23 May 2005 | by bitcetcSee all my reviews

The dilemma: I hate boxing movies; I love Russell Crowe movies. I've already seen "Million Dollar Baby" and "Raging Bull" this year, and accidentally watched part of one of the "son of Rocky" serial movies on a Saturday afternoon. I feel like I am being punched, as Renee' Zellwegger's character Mae Braddock says, and I'm not as tough as these prize fighters.

But this one has Russell Crowe in it. And that makes all the difference.

It is not that Renee Zellwegger and Paul Giamatti, Paddy Considine, Bruce McGill and Craig Bierko, among others, give less than stellar performances: they all live up to their justifiably great reputations. You have to believe they are at the top of their game. But for all of Russell Crowe's reputation for being "difficult", it is hard to think of actors who can equal his personal force on the screen. He is brilliant.

Ron Howard has made of the real life of Depression-era prize-fighter James J. Braddock a work of art. The camera work is phenomenal. Without using violins or cliché' pull-back shots showing the numbers of people homeless and in soup lines, Howard makes the Depression a visceral reality with scenes of near-hopeless men at the docks, pleading for a day's work; a stolen salami; Crowe's giving his daughter his breakfast piece of bologna, telling her he dreamed he was full. The bleakness of the times is the graininess and the sepia/greyness of the camera shots; the images are stark but completely descriptive. Crowe as Braddock with hat in hand and tears in his eyes, begging for twenty dollars so he can get his children back into his home, is the personification of pride sacrificed to desperation. But when Braddock is later asked at a press conference why he is fighting at his age and after so many poor showings, all he has to say is "milk" to be supremely eloquent.

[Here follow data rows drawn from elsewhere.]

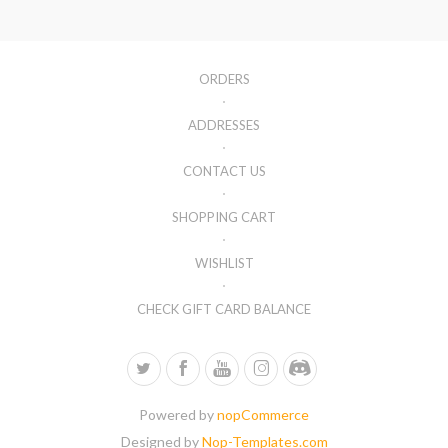
ORDERS
ADDRESSES
CONTACT US
SHOPPING CART
WISHLIST
CHECK GIFT CARD BALANCE
Powered by
nopCommerce
Designed by
Nop-Templates.com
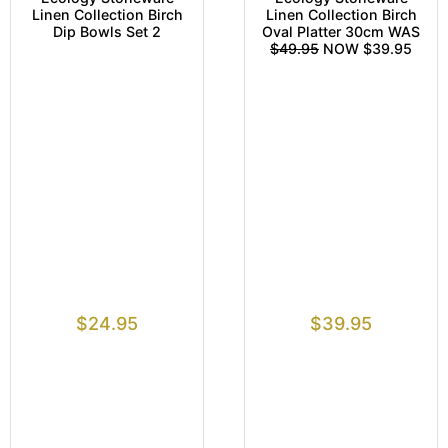
Linen Collection Birch
Linen Collection Birch
Dip Bowls Set 2
Oval Platter 30cm WAS
$49.95
NOW $39.95
$
24.95
$
39.95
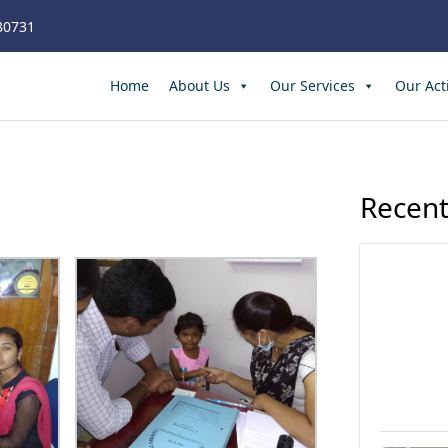
80731
Home
About Us
Our Services
Our Acti
Recent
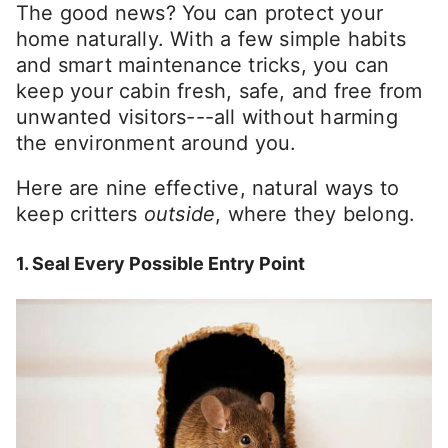
The good news? You can protect your
home naturally. With a few simple habits
and smart maintenance tricks, you can
keep your cabin fresh, safe, and free from
unwanted visitors---all without harming
the environment around you.
Here are nine effective, natural ways to
keep critters
outside
, where they belong.
1. Seal Every Possible Entry Point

Doubtless many people know the history of James Braddock, and know the outcome of his fights, including the championship bout with Max Baer, who had already killed two men in the ring. If you don't know, DON'T look it up before you see the movie, and if you DO KNOW, DON'T TELL, but go. Analogous to watching Howard's film "Apollo 13", you may know the outcome, but there's wonderful suspense in the details. These were among the most exciting last twenty minutes I've seen on film. I didn't expect to be able to watch, but like Braddock's terrified wife Mae, I was unable to tear myself away.

The audience was like a prize fight audience, cheering, booing, gasping, groaning during the fights. We applauded Braddock's wins, suffered his defeats. It is a great movie, with authentic heart. Solid A.